The resulting plasmid has two nicks (single-strand breaks) at the positions lacking the 5'-phosphate ends. This results in less transformants, but once inside the bacterial cell, the DNA repair machinery will take care of that. Thus, you will get normal plasmid DNA back out of your colonies.
Dear Ruckert: thank you for your answer, but this is not true, we got transformants, however, the ends were not normally ligated. Therefore, I ask what will happen when blunt ends are ligatgated by T4 ligase, it seems T4 ligase doing something at blunt ends before ligation.

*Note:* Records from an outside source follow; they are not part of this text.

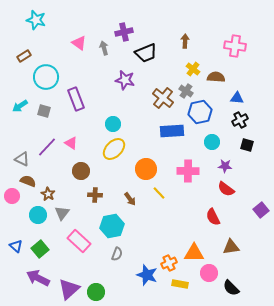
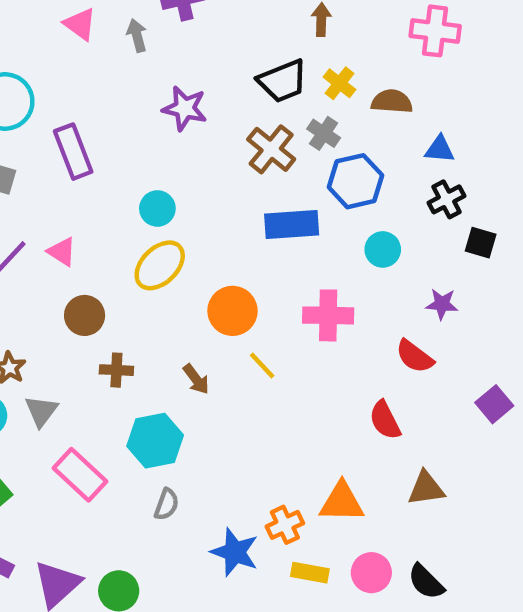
black trapezoid: (146, 53) -> (283, 81), moved
black square: (247, 145) -> (481, 243), moved
purple star: (225, 166) -> (442, 304), moved
pink circle: (209, 273) -> (371, 573), moved

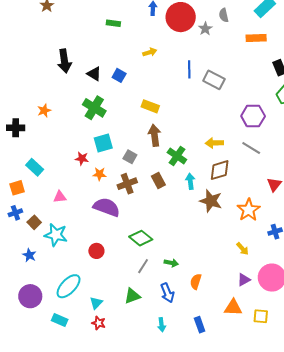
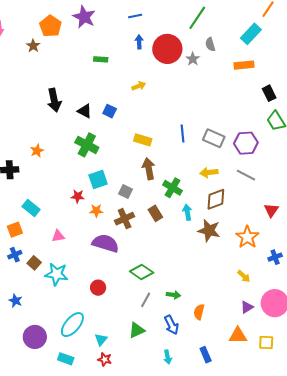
blue line: (189, 69) -> (182, 133), moved
gray rectangle: (214, 80) -> (214, 138), moved
blue star: (29, 255) -> (15, 301), moved

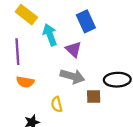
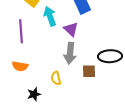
gray arrow: (72, 76) -> (70, 53), turned 80
orange semicircle: (25, 82) -> (20, 66), moved

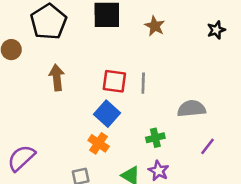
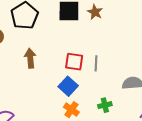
brown star: (155, 26) -> (95, 12), moved
orange cross: (99, 143) -> (71, 110), moved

The only activity attributed to T4 DNA ligase is, as stated by Christian, catalysis of phosphodiester bond formation between closely apposed 5' phosphate and 3' hydroxyl ends of duplex nucleic acids. I have done a variety of blunt end ligations also and observed the expected products, albeit at lower frequency then would be seen for sticky end ligations. Maybe you could provide more information about the fragments you are ligating and products you are getting- that could help with troubleshooting.
Because there is no 5' phosphate between two blunt DNA ends, it seems T4 ligase manage to produce a 5' phosphate before ligation. Perhaps not the nicks (single-strand breaks) is ligated in E.coli, but the 5' phosphate os produced in vitro and ligated before transformed into E.coli. Therefore, I need to know what will happen in this situation?
As Christian said you will get a double nicked plasmid that will be repaired by the bacteria.
The phosphate used for that ligation events are the ones provided by the plasmid that indeed has two 5`-phosphates after a restriction with blunt cutting enzyme like EcoRV.
Thank you everyone, what you said is commonly thought so. However, the vector we used is produced by PCR, not cut by restriction enzyme, therefore, it has no 5`-phosphates. What will happen?
That raises the question why you did this (and did not phosphorylate the insert).
Anyway, under these circumstances, the T4 ligase will do nothing at all. As you got some transformants, the most likely explanation is that you transformed two pieces of linear DNA (vector and insert) and that these were recombined in the bacteria by the DNA repair systems. That will most definitely alter the molecules at the recombination sites.
Thank you Ruckert, can you provide some data to prove "the T4 ligase will do nothing"? because after T4 ligation, the number of transformants rises. It seems that T4 do something.
Without a 5'-phosphate, no ligation can take place. That is common textbook knowledge in which the proper references can be found, the most common of which might be http://www.ncbi.nlm.nih.gov/pubmed/4377758.
One possible explanation for your observation: The T4 ligase can still attach itself to the blunt end (see, e.g,. http://www.ncbi.nlm.nih.gov/pubmed/?term=9153309). That might protect the DNA against degradation by exonucleases. You might want to try the N-∆80 described in the aforementoined paper if you want to test this hypothesis.